### Work instructions
Return only that part of the material below which starts with the line containing "korištenje svih kolačića." and goes on through the line containing "AÑADIR A LA CESTA", restated exactly.

### Supplied data

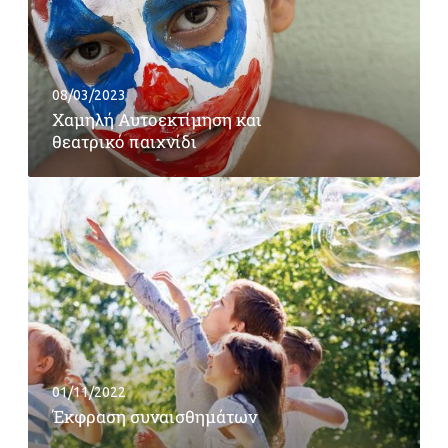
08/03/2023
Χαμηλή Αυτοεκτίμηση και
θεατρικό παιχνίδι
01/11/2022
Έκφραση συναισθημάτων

==

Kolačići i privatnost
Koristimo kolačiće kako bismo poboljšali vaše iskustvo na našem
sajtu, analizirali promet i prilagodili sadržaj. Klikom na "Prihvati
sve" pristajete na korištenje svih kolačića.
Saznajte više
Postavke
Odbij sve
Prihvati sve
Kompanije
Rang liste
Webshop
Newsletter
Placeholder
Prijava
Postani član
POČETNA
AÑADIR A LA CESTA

### Solution for this exercise
sve" pristajete na korištenje svih kolačića.
Saznajte više
Postavke
Odbij sve
Prihvati sve
Kompanije
Rang liste
Webshop
Newsletter
Placeholder
Prijava
Postani član
POČETNA
AÑADIR A LA CESTA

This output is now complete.